We document the first report of a blacklegged tick, Ixodes scapularis Say, parasitizing an American Kestrel, Falco sparverius Linnaeus (Falconiformes: Falconidae), in Canada. A fully engorged I. scapularis nymph was collected from the base of the tongue of an American Kestrel nestling recovered at Mirabel, Québec. This nestling had recently fledged the nest, and was exposed to I. scapularis immatures that were host-seeking in the surrounding low-level vegetation. DNA barcoding was used to confirm the identification of the tick. Primers of the flagellin (fla) gene were employed to determine whether the Lyme disease spirochete, Borrelia burgdorferi sensu lato (s.l.) Johnson, Schmid, Hyde, Steigerwalt & Brenner, was present in the I. scapularis nymph; the tick was negative. We provide the first report of I. scapularis parasitizing a raptor in Canada and, likewise, the first account of this tick species attached to the oral cavity of a bird. Moreover, this bird parasitism is the first documentation of a tick on a falconid bird in Canada.
The American Kestrel, Falco sparverius Linnaeus (Falconiformes: Falconidae), is indigenous in different parts of the Western Hemisphere. In Canada, the summer breeding range extends from New Brunswick to British Columbia and the Yukon. Across much of Canada, this bird of prey is migratory; however, in the southern part of the country some birds remain year-round. Unlike other raptor species, American Kestrels rear their young in abandoned woodpecker nests, tree holes, and supplementary nest boxes.

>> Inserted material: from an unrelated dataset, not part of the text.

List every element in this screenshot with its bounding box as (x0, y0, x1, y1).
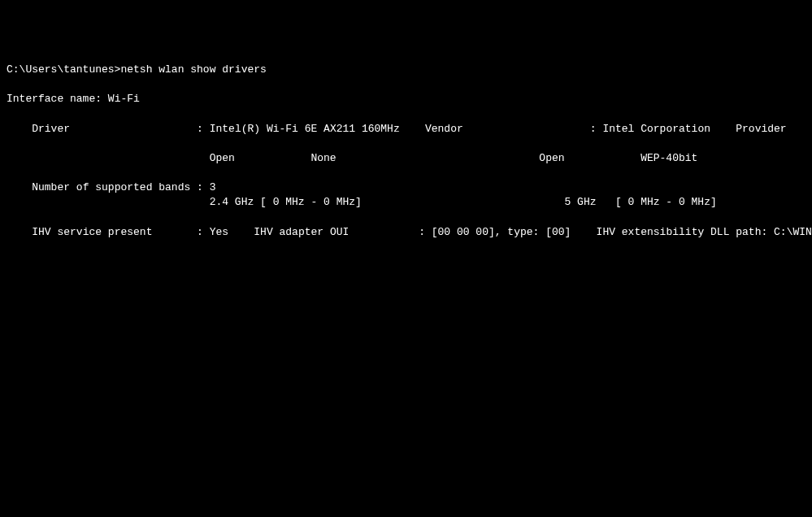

American Kestrels consume various small mammals (i.e., mice, voles) and small passerine birds. They also eat insects, especially grasshoppers. These aerial hunters usually seize prey in their talons after swooping down from an elevated perch. American Kestrels have also been observed nabbing flying insects and small birds in mid-air. From the time the clutch of eggs hatch, the nestlings develop in the nest before leaving in approximately 28 d. Since the nestling in our study was estimated to be 3–4 wk of age, it is believed it had fledged the nest early. Nestling are prone to premature fledging, especially if handled by ornithologists after 3 wk (Lesko & Smallwood 2012).
Whenever an American Kestrel dives to the ground to capture a terrestrial mammal, it may encounter ticks that are questing in low-level vegetation and the leaf litter. If it encounters a recently hatched tick egg mass, it can become heavily infested with hundreds of larvae. Because some American Kestrels are migratory, these small falcons have the potential to transport tick long distances comparable to migratory songbirds (Scott et al. 2001, Morshed et al. 2005, Ogden et al. 2008, Scott et al. 2010, Scott et al. 2012, Scott 2015, Scott & Durden 2015a, b, c, d).
In Canada, Ixodes species have previously been reported on three bird orders, namely Accipitriformes (diurnal birds of prey), Galliformes (chicken-like birds), and Passeriformes (perching birds). However, there is little known about ticks parasitizing raptors in Canada. The first report of ticks parasitizing a raptor was that of larvae of the avian coastal tick, Ixodes auritulus Neumann, attached to a Cooper's Hawk, Accipter cooperii (Bonaparte), in British Columbia (Scott et al. 2013). Notably, some of the larvae were infected with the spirochetal bacterium Borrelia burgdorferi sensu lato (s.l.) Johnson, Schmid, Hyde, Steigerwalt & Brenner, the causative agent of Lyme disease (Burgdorfer et al. 1982). Because these larvae had not taken a previous blood meal, it is likely that the Cooper's Hawk was acting as a reservoir for Lyme disease spirochetes.
The blacklegged tick, Ixodes scapularis Say (Acari: Ixodida: Ixodidae) (northern populations formerly called I. dammini), is an obligate, hematophagous ectoparasite indigenous to North America east of the Rocky Mountains. Ixodes scapularis has been documented as far north and as far west as Slave Lake, Alberta (Scott et al. 2001 ; Morshed et al. 2005). Blacklegged ticks carry and transmit Borrelia burgdorferi s.l. As well, I. scapularis can harbor and transmit at least 8 other tickborne pathogens, namely Babesia spp. (e.g., B. duncani, B. microti), Bartonella spp. (e.g., B. henselae), Ehrlichia spp. (e.g., E. ewingii), Mycoplasma spp. (e.g., M. fermentans), Anaplasma spp. (e.g., A. phagocytophilum), Borrelia miyamotoi (relapsing fever group spirochete), Ehrlichia murislike agent, and Deer Tick Virus (Powassan virus group). Of epidemiological importance, B. miyamotoi is pathogenic to humans (Platonov et al. 2011, Boden et al. 2016), and I. scapularis females can pass this tick-borne pathogen via transovarial transmission to eggs and, subsequently, to larvae (Rollend et al. 2013); all host-feeding stages (larvae, nymphs, adults) can be infected.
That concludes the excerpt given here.